## Exercise instructions:
Exactly as they appear, output all of the records. Skip any images.

## Extracted entries:
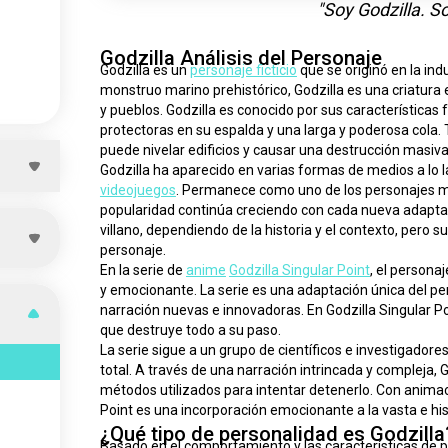
"Soy Godzilla. So
Godzilla Análisis del Personaje
Godzilla es un 
personaje ficticio
 que se originó en la in
monstruo marino prehistórico, Godzilla es una criatur
y pueblos. Godzilla es conocido por sus características f
protectoras en su espalda y una larga y poderosa cola.
puede nivelar edificios y causar una destrucción masiva
videojuegos
. Permanece como uno de los personajes mas
popularidad continúa creciendo con cada nueva adaptac
villano, dependiendo de la historia y el contexto, pero 
personaje.
En la serie de 
anime
Godzilla Singular Point
, el persona
y emocionante. La serie es una adaptación única del pe
narración nuevas e innovadoras. En Godzilla Singular P
que destruye todo a su paso.
La serie sigue a un grupo de científicos e investigadore
total. A través de una narración intrincada y compleja, G
métodos utilizados para intentar detenerlo. Con animació
Point es una incorporación emocionante a la vasta e hist
¿Qué tipo de personalidad es Godzilla
Basado en el comportamiento y las características de per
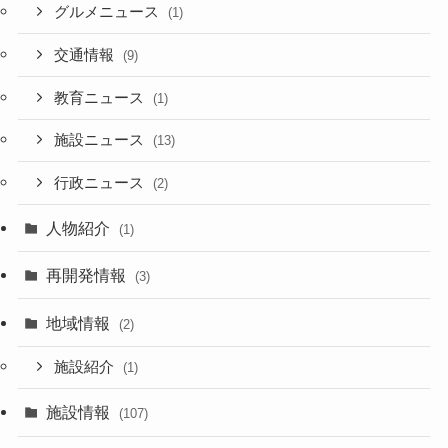
グルメニュース
(1)
交通情報
(9)
教育ニュース
(1)
施設ニュース
(13)
行政ニュース
(2)
人物紹介
(1)
再開発情報
(3)
地域情報
(2)
施設紹介
(1)
施設情報
(107)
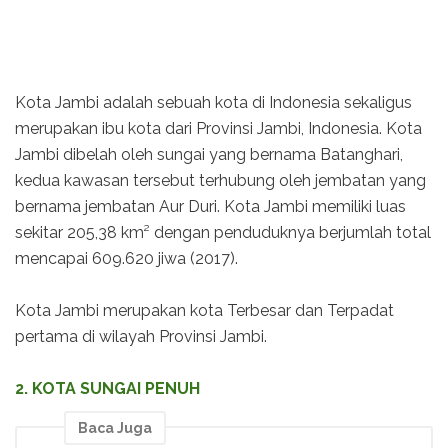
Kota Jambi adalah sebuah kota di Indonesia sekaligus
merupakan ibu kota dari Provinsi Jambi, Indonesia. Kota
Jambi dibelah oleh sungai yang bernama Batanghari,
kedua kawasan tersebut terhubung oleh jembatan yang
bernama jembatan Aur Duri. Kota Jambi memiliki luas
sekitar 205,38 km² dengan penduduknya berjumlah total
mencapai 609.620 jiwa (2017).
Kota Jambi merupakan kota Terbesar dan Terpadat
pertama di wilayah Provinsi Jambi.
2. KOTA SUNGAI PENUH
Baca Juga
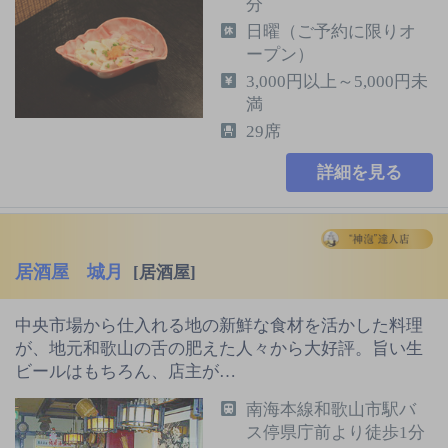
分
日曜（ご予約に限りオ
ープン）
3,000円以上～5,000円未
満
29席
詳細を見る
居酒屋 城月
[居酒屋]
中央市場から仕入れる地の新鮮な食材を活かした料理
が、地元和歌山の舌の肥えた人々から大好評。旨い生
ビールはもちろん、店主が…
南海本線和歌山市駅バ
ス停県庁前より徒歩1分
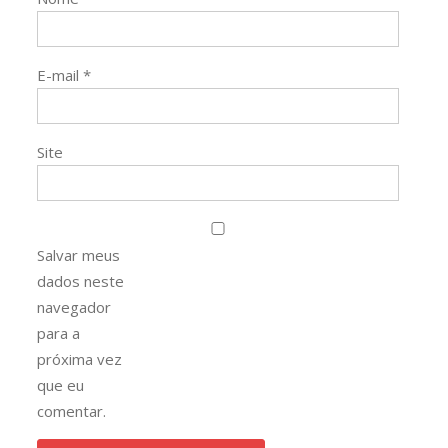
E-mail
*
Site
Salvar meus
dados neste
navegador
para a
próxima vez
que eu
comentar.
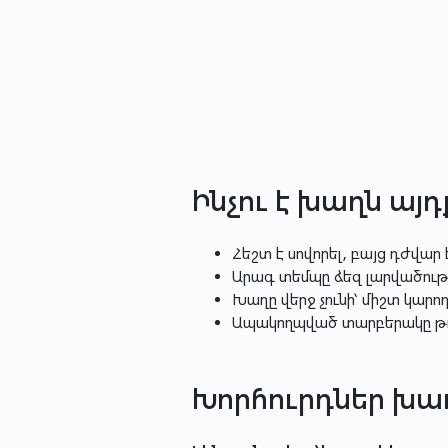
Ինչու է խաղն այ
Հեշտ է սովորել, բայց դժվար
Արագ տեմպը ձեզ լարվածությ
Խաղը վերջ չունի՝ միշտ կարո
Ապակողպված տարբերակը թույ
Խորհուրդներ խա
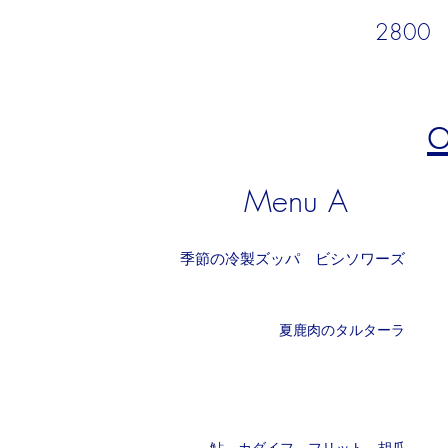
​2800
Menu A
季節の冷製ズッパ ビシソワーズ
夏鹿肉のタルターラ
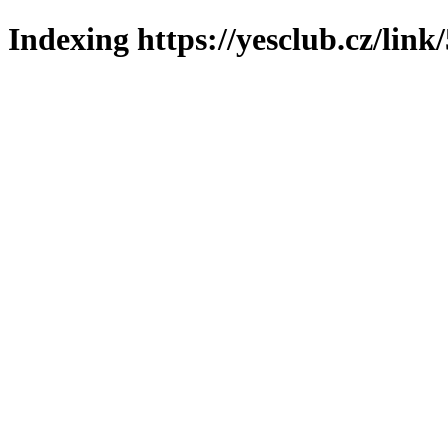
Indexing https://yesclub.cz/link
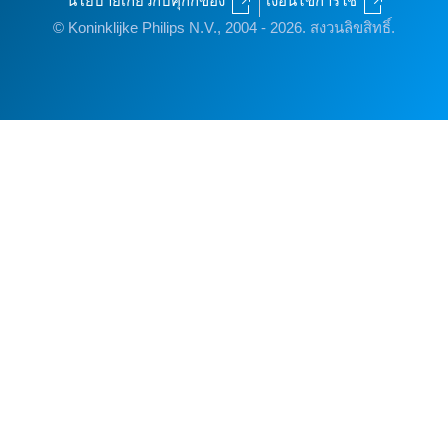
นโยบายเกี่ยวกับคุกกี้ของ
เงื่อนไขการใช้
© Koninklijke Philips N.V., 2004 - 2026. สงวนลิขสิทธิ์.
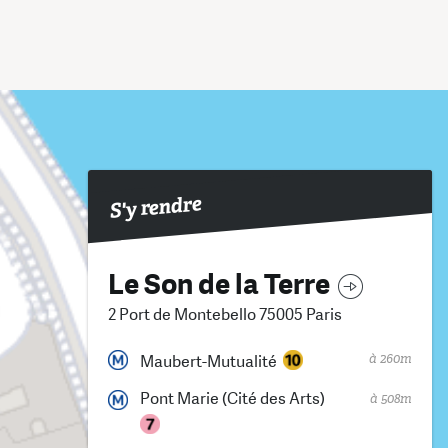
S'y rendre
Le Son de la Terre
2 Port de Montebello 75005 Paris
à 260m
Maubert-Mutualité
Pont Marie (Cité des Arts)
à 508m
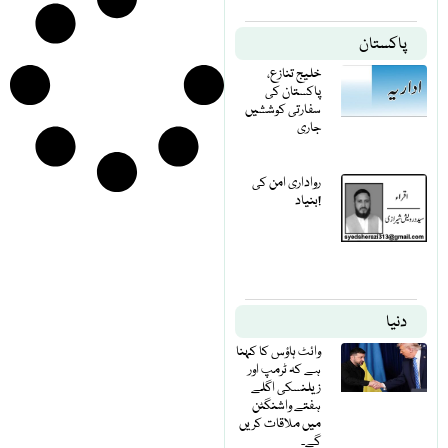
پاکستان
خلیج تنازع،
پاکستان کی
سفارتی کوششیں
جاری
رواداری امن کی
بنیاد!
دنیا
وائٹ ہاؤس کا کہنا
ہے کہ ٹرمپ اور
زیلنسکی اگلے
ہفتے واشنگٹن
میں ملاقات کریں
گے۔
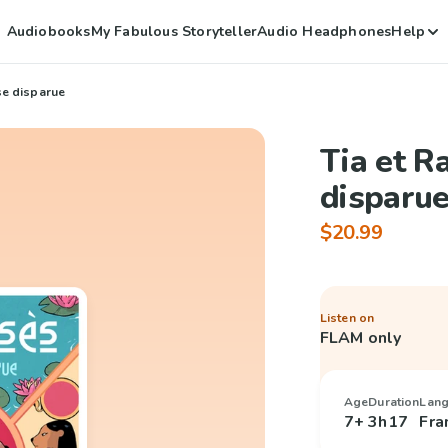
Audiobooks
My Fabulous Storyteller
Audio Headphones
Help
se disparue
Tia et R
disparu
$20.99
Listen on
FLAM only
Age
Duration
Lan
7+
3h17
Fra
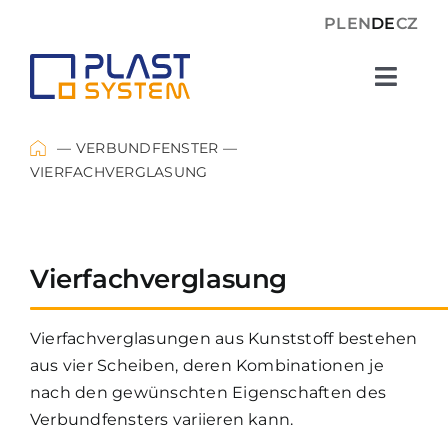
Skip
PL
EN
DE
CZ
to
content
Toggl
Navig
Fenster
VERBUNDFENSTER
VIERFACHVERGLASUNG
Verbundfenster
Vierfachverglasung
Kunststoffplatten
Vierfachverglasungen aus Kunststoff bestehen
Über uns
aus vier Scheiben, deren Kombinationen je
nach den gewünschten Eigenschaften des
UMSETZUNGEN
Verbundfensters variieren kann.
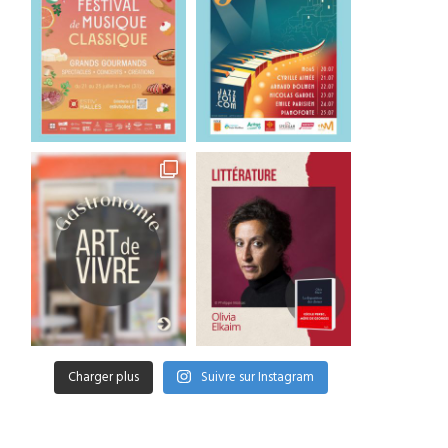
Charger plus
Suivre sur Instagram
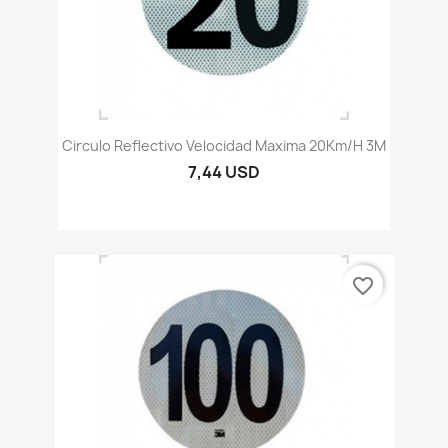
Circulo Reflectivo Velocidad Maxima 20Km/h 3M
7,44 USD
favorite_border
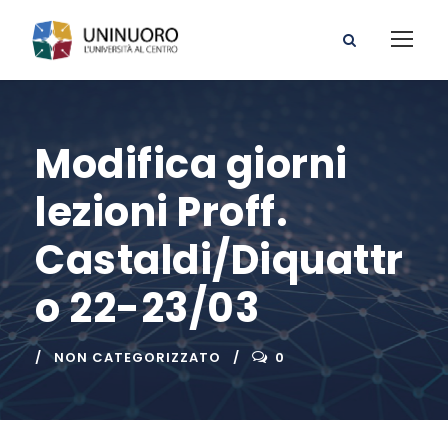
Modifica giorni
lezioni Proff.
Castaldi/Diquattr
o 22-23/03
NON CATEGORIZZATO
0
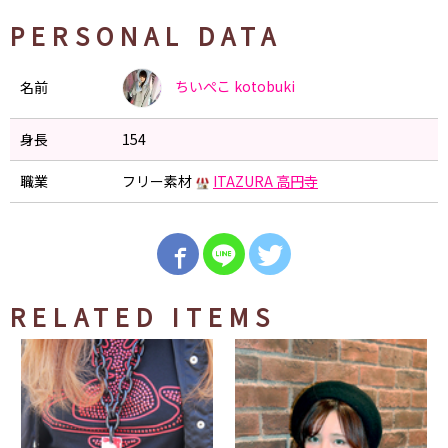
PERSONAL DATA
ちいぺこ
kotobuki
名前
身長
154
職業
フリー素材
ITAZURA 高円寺
RELATED ITEMS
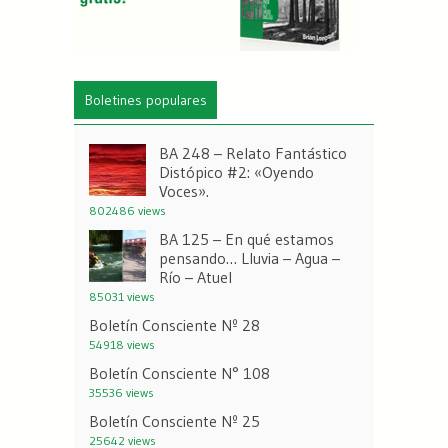
Boletines populares
BA 248 – Relato Fantástico
Distópico #2: «Oyendo
Voces».
802486 views
BA 125 – En qué estamos
pensando… Lluvia – Agua –
Río – Atuel
85031 views
Boletín Consciente Nº 28
54918 views
Boletín Consciente N° 108
35536 views
Boletín Consciente Nº 25
25642 views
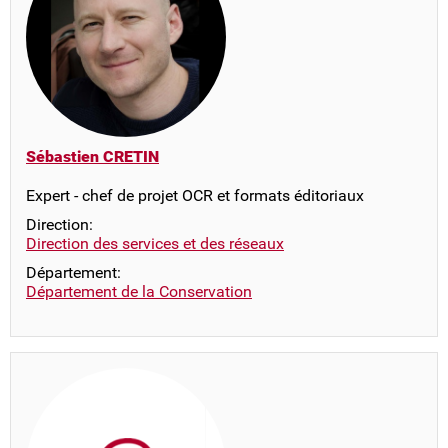
Sébastien CRETIN
Expert - chef de projet OCR et formats éditoriaux
Direction:
Direction des services et des réseaux
Département:
Département de la Conservation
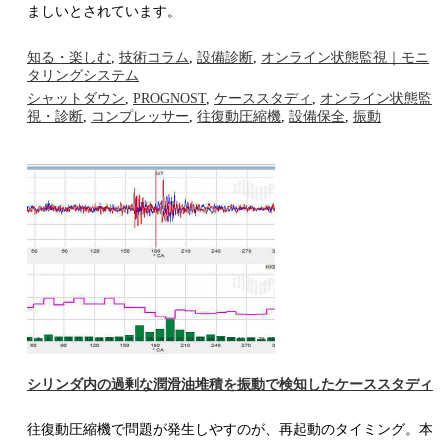
ましいとされています。
知る・楽しむ
,
技術コラム
,
設備診断
,
オンライン状態監視｜モニ
タリングシステム
シャットダウン
,
PROGNOST
,
ケーススタディ
,
オンライン状態監
視・診断
,
コンプレッサー
,
往復動圧縮機
,
設備保全
,
振動
シリンダ内の過剰な潤滑油堆積を振動で検知したケーススタディ
往復動圧縮機で問題が発生しやすのが、再起動のタイミング。本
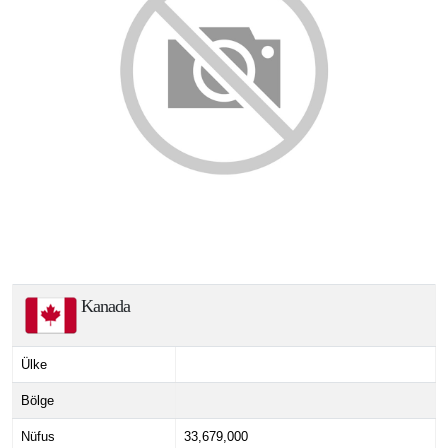
Kanada
Ülke
Bölge
Nüfus
33,679,000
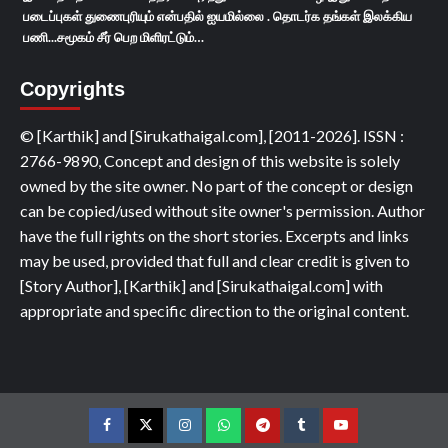
படைப்புகள் துணைபுரியும் என்பதில் ஐயமில்லை . தொடர்க தங்கள் இலக்கிய
பணி...சமூகம் சீர் பெற மிளிரட்டும்…
Copyrights
© [Karthik] and [Sirukathaigal.com], [2011-2026]. ISSN :
2766-9890, Concept and design of this website is solely
owned by the site owner. No part of the concept or design
can be copied/used without site owner's permission. Author
have the full rights on the short stories. Excerpts and links
may be used, provided that full and clear credit is given to
[Story Author], [Karthik] and [Sirukathaigal.com] with
appropriate and specific direction to the original content.
Facebook
Twitter
Instagram
Whatsapp
Telegram
Tumblr
YouTube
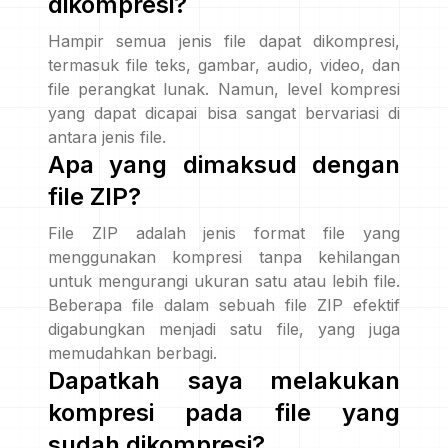
dikompresi?
Hampir semua jenis file dapat dikompresi,
termasuk file teks, gambar, audio, video, dan
file perangkat lunak. Namun, level kompresi
yang dapat dicapai bisa sangat bervariasi di
antara jenis file.
Apa yang dimaksud dengan
file ZIP?
File ZIP adalah jenis format file yang
menggunakan kompresi tanpa kehilangan
untuk mengurangi ukuran satu atau lebih file.
Beberapa file dalam sebuah file ZIP efektif
digabungkan menjadi satu file, yang juga
memudahkan berbagi.
Dapatkah saya melakukan
kompresi pada file yang
sudah dikompresi?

## The answer:
"Soy Godzilla. So
Godzilla Análisis del Personaje
Godzilla es un 
personaje ficticio
 que se originó en la in
monstruo marino prehistórico, Godzilla es una criatur
y pueblos. Godzilla es conocido por sus características f
protectoras en su espalda y una larga y poderosa cola.
puede nivelar edificios y causar una destrucción masiva
videojuegos
. Permanece como uno de los personajes mas
popularidad continúa creciendo con cada nueva adaptac
villano, dependiendo de la historia y el contexto, pero 
personaje.
En la serie de 
anime
Godzilla Singular Point
, el persona
y emocionante. La serie es una adaptación única del pe
narración nuevas e innovadoras. En Godzilla Singular P
que destruye todo a su paso.
La serie sigue a un grupo de científicos e investigadore
total. A través de una narración intrincada y compleja, G
métodos utilizados para intentar detenerlo. Con animació
Point es una incorporación emocionante a la vasta e hist
¿Qué tipo de personalidad es Godzilla
Basado en el comportamiento y las características de per
グルメニュース
(1)
交通情報
(9)
教育ニュース
(1)
施設ニュース
(13)
行政ニュース
(2)
人物紹介
(1)
再開発情報
(3)
地域情報
(2)
施設紹介
(1)
施設情報
(107)
Kota Jambi adalah sebuah kota di Indonesia sekaligus
merupakan ibu kota dari Provinsi Jambi, Indonesia. Kota
Jambi dibelah oleh sungai yang bernama Batanghari,
kedua kawasan tersebut terhubung oleh jembatan yang
bernama jembatan Aur Duri. Kota Jambi memiliki luas
sekitar 205,38 km² dengan penduduknya berjumlah total
mencapai 609.620 jiwa (2017).
Kota Jambi merupakan kota Terbesar dan Terpadat
pertama di wilayah Provinsi Jambi.
2. KOTA SUNGAI PENUH
Baca Juga
分
日曜（ご予約に限りオ
ープン）
3,000円以上～5,000円未
満
29席
詳細を見る
居酒屋 城月
[居酒屋]
中央市場から仕入れる地の新鮮な食材を活かした料理
が、地元和歌山の舌の肥えた人々から大好評。旨い生
ビールはもちろん、店主が…
南海本線和歌山市駅バ
ス停県庁前より徒歩1分
E-mail
*
Site
Salvar meus
dados neste
navegador
para a
próxima vez
que eu
comentar.
Ինչու է խաղն այ
Հեշտ է սովորել, բայց դժվար
Արագ տեմպը ձեզ լարվածությ
Խաղը վերջ չունի՝ միշտ կարո
Ապակողպված տարբերակը թույ
Խորհուրդներ խա
​2800
Menu A
季節の冷製ズッパ ビシソワーズ
夏鹿肉のタルターラ
Indexing https://yesclub.cz/link
นโยบายเกี่ยวกับคุกกี้ของ
เงื่อนไขการใช้
© Koninklijke Philips N.V., 2004 - 2026. สงวนลิขสิทธิ์.
S'y rendre
Le Son de la Terre
2 Port de Montebello 75005 Paris
à 260m
Maubert-Mutualité
Pont Marie (Cité des Arts)
à 508m
پاکستان
خلیج تنازع،
پاکستان کی
سفارتی کوششیں
جاری
رواداری امن کی
بنیاد!
دنیا
وائٹ ہاؤس کا کہنا
ہے کہ ٹرمپ اور
زیلنسکی اگلے
ہفتے واشنگٹن
میں ملاقات کریں
گے۔
Audiobooks
My Fabulous Storyteller
Audio Headphones
Help
se disparue
Tia et R
disparu
$20.99
Listen on
FLAM only
Age
Duration
Lan
7+
3h17
Fra
Skip
PL
EN
DE
CZ
to
content
Toggl
Navig
Fenster
VERBUNDFENSTER
VIERFACHVERGLASUNG
Verbundfenster
Vierfachverglasung
Kunststoffplatten
Vierfachverglasungen aus Kunststoff bestehen
Über uns
aus vier Scheiben, deren Kombinationen je
nach den gewünschten Eigenschaften des
UMSETZUNGEN
Verbundfensters variieren kann.
Charger plus
Suivre sur Instagram
Circulo Reflectivo Velocidad Maxima 20Km/h 3M
7,44 USD
favorite_border
Modifica giorni
lezioni Proff.
Castaldi/Diquattr
o 22-23/03
NON CATEGORIZZATO
0
PERSONAL DATA
ちいぺこ
kotobuki
名前
身長
154
職業
フリー素材
ITAZURA 高円寺
RELATED ITEMS
Boletines populares
BA 248 – Relato Fantástico
Distópico #2: «Oyendo
Voces».
802486 views
BA 125 – En qué estamos
pensando… Lluvia – Agua –
Río – Atuel
85031 views
Boletín Consciente Nº 28
54918 views
Boletín Consciente N° 108
35536 views
Boletín Consciente Nº 25
25642 views
Sébastien CRETIN
Expert - chef de projet OCR et formats éditoriaux
Direction:
Direction des services et des réseaux
Département:
Département de la Conservation
ましいとされています。
知る・楽しむ
,
技術コラム
,
設備診断
,
オンライン状態監視｜モニ
タリングシステム
シャットダウン
,
PROGNOST
,
ケーススタディ
,
オンライン状態監
視・診断
,
コンプレッサー
,
往復動圧縮機
,
設備保全
,
振動
シリンダ内の過剰な潤滑油堆積を振動で検知したケーススタディ
往復動圧縮機で問題が発生しやすのが、再起動のタイミング。本
Kanada
Ülke
Bölge
Nüfus
33,679,000
படைப்புகள் துணைபுரியும் என்பதில் ஐயமில்லை . தொடர்க தங்கள் இலக்கிய
பணி...சமூகம் சீர் பெற மிளிரட்டும்…
Copyrights
© [Karthik] and [Sirukathaigal.com], [2011-2026]. ISSN :
2766-9890, Concept and design of this website is solely
owned by the site owner. No part of the concept or design
can be copied/used without site owner's permission. Author
have the full rights on the short stories. Excerpts and links
may be used, provided that full and clear credit is given to
[Story Author], [Karthik] and [Sirukathaigal.com] with
appropriate and specific direction to the original content.
Facebook
Twitter
Instagram
Whatsapp
Telegram
Tumblr
YouTube
dikompresi?
Hampir semua jenis file dapat dikompresi,
termasuk file teks, gambar, audio, video, dan
file perangkat lunak. Namun, level kompresi
yang dapat dicapai bisa sangat bervariasi di
antara jenis file.
Apa yang dimaksud dengan
file ZIP?
File ZIP adalah jenis format file yang
menggunakan kompresi tanpa kehilangan
untuk mengurangi ukuran satu atau lebih file.
Beberapa file dalam sebuah file ZIP efektif
digabungkan menjadi satu file, yang juga
memudahkan berbagi.
Dapatkah saya melakukan
kompresi pada file yang
sudah dikompresi?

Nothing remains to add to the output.